Deliller Genelkurmay'da karartılmış; bilgisayarların hard diskleri silinmiş ve ancak ondan sonra sivil savcıya gönderilmiş. Tabii ki iddialar da araştırılacak; ihbarı yapan subay imha işleminde bulunan herkesin ismini veriyor. Ama iddialar orta yerde dururken, üstelik kanuna göre yetki sivil mahkemedeyken, erlerin, savcılığın davetine uyularak hemen gönderilmemesi, askeri savcılığın yetkiliymiş gibi davranması kabul edilemez. Acaba, iş ağırdan alınarak, zaman mı kazanılıyor? O erlere, ağız birliği yapmaları için telkinde bulunanlar mı var?

Zamanlama
İstanbul Başsavcı vekili Turan Çolakkadı, ihbar mektubunun 15 Ekim'de Ankara'dan postaya verildiğini açıkladı. Bu durumda, Kürt açılımında hükûmete yönelik tepkilerin büyümesi üzerine, "gündem değiştirmek" maksadıyla "ıslak imzalı" belgenin ortaya çıkarıldığı iddiası çökmüyor mu?
Zira PKK'lılar, 19 Ekim'de sınır kapısında teslim oldu. Mektup ise, 15 Ekim'de postalanmış; birkaç gün içinde savcılığa ulaşmış; savcılık da Adli Tıp'a göndermiş.
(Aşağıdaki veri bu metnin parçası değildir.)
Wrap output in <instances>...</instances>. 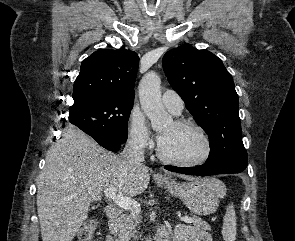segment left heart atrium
I'll use <instances>...</instances> for the list:
<instances>
[{"label":"left heart atrium","mask_w":295,"mask_h":241,"mask_svg":"<svg viewBox=\"0 0 295 241\" xmlns=\"http://www.w3.org/2000/svg\"><path fill=\"white\" fill-rule=\"evenodd\" d=\"M161 139H162V136H160V141H161Z\"/></svg>","instance_id":"39dd6f15"}]
</instances>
Gelişmelerin basına yansıması daha geç oldu ama mektup, PKK'lıların sınırda teslim olmasından 4 gün önce yola çıkmış.
İşin esasını, yani "ana"sını bir kenara bırakıp, "danasıyla" meşgul olan "komplo teorisyenlerine" duyurulur.

O konuşma sitede yok
Sabah gazetesinin haberine göre, Org. İlker Başbuğ'un bütün demeçleri Genelkurmay sitesinde yer alıyor; biri hariç. Yer almayan, 26 Haziran 2009'da yaptığı ve Dursun Çiçek tarafından hazırlanan belge için "kâğıt parçası" dediği meşhur konuşması. İnternetteki haber portalları, "Genelkurmay Başkanlığı'nın sitesinden o konuşma çıkarıldı" diye bilgi verdi. Akabinde, Genelkurmay Başkanlığı'ndan "Zaten bu konuşma Genelkurmay sitesine hiçbir zaman konulmamıştı" açıklaması geldi.
İlker Başbuğ'un bütün konuşmaları istisnasız var da, bu neden yok?
Tahmin edelim:
1) Telâş ile unutuldu.
2) Önemsenmedi.
3) Belgenin "kâğıt parçası" olmadığı biliniyordu; bir gün hakikat meydana çıkar mülâhazasıyla, mahcup olmamak için tedbirli davranıldı.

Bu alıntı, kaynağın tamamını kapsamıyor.